The transfer, according to the New York Times, gave China control of the territory just a few hundred miles off the shores of rival India.

It is a strategic foothold along a critical commercial and military waterway.

“The case is one of the examples of China’s ambitious use of loans and aid to gain influence around the world and of its willingness to play hardball to collect,” says the New York Times of December 12, 2017.

In September 2018, Zambia lost Kenneth Kaunda International Airport to China over debt repayment.

Related: China to write off $733K Botswana loan after taking over Sri-Lanka port

SGR Losses

In the likely scenario that China takes over the port, Kenya would be joining Sri Lanka -another debt-distressed nation- in losing a strategic asset.

It is possible because the SGR –operated by the Chinese, is a hugely loss-making venture, meaning it cannot generate enough money to repay loans.

SGR reported a near Sh10 billion loss in its first year of operations.

The Auditor General has warned that the eventuality is likely because of a lopsided loan agreement that greatly favours the China Exim Bank, who advanced Kenya the loan.

Specifically, Kenya got the short end of the stick in the agreement where any disputes arising from the debt servicing would be arbitrated in China.

An audit completed last month indicates that Kenya Ports Authority’s (KPA) assets, which include the Mombasa port, could be taken over if the SGR does not generate enough cash to pay off the debts.

“The China Exim Bank would become a principle in (over) KPA if Kenya Railways Corporation (KRC) defaults in its obligations and China Exim Bank exercise power over the escrow account security,” the audit reads in part.

Escrow account

An escrow account is a contractual arrangement in which a third party receives and disburses money for the primary transacting parties, with the disbursement dependent on conditions agreed to by the transacting parties.

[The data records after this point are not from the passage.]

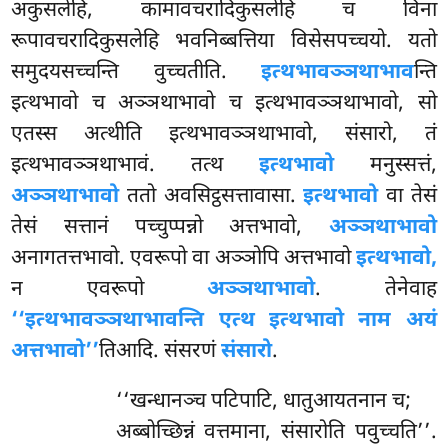
अकुसलेहि, कामावचरादिकुसलेहि च विना
रूपावचरादिकुसलेहि भवनिब्बत्तिया विसेसपच्चयो. यतो
समुदयसच्चन्ति वुच्चतीति.
इत्थभावञ्ञथाभाव
न्ति
इत्थभावो च अञ्ञथाभावो च इत्थभावञ्ञथाभावो, सो
एतस्स अत्थीति इत्थभावञ्ञथाभावो, संसारो, तं
इत्थभावञ्ञथाभावं. तत्थ
इत्थभावो
मनुस्सत्तं,
अञ्ञथाभावो
ततो अवसिट्ठसत्तावासा.
इत्थभावो
वा तेसं
तेसं सत्तानं पच्चुप्पन्नो अत्तभावो,
अञ्ञथाभावो
अनागतत्तभावो. एवरूपो वा अञ्ञोपि अत्तभावो
इत्थभावो,
न एवरूपो
अञ्ञथाभावो
. तेनेवाह
‘‘इत्थभावञ्ञथाभावन्ति एत्थ इत्थभावो नाम अयं
अत्तभावो’’
तिआदि. संसरणं
संसारो
.
‘‘खन्धानञ्च पटिपाटि, धातुआयतनान च;
अब्बोच्छिन्नं वत्तमाना, संसारोति पवुच्चति’’.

According to the loan agreement, funds generated from the SGR were to be deposited in an escrow account – controlled by an unknown third party on behalf of KRC and China Exim Bank.

At the current estimates, KPA generates Sh50 billion a month or Sh600 billion a year in revenues.

F.T Kimani, the auditor, cited in his report that KPA’s exposure is linked to a requirement that it feeds sufficient cargo to the Chinese-built railway project.

Failure to provide the requisite cargo would mean Kenya has gone against a critical clause in the loan agreement of guaranteeing specified “minimum volumes required for consignment”.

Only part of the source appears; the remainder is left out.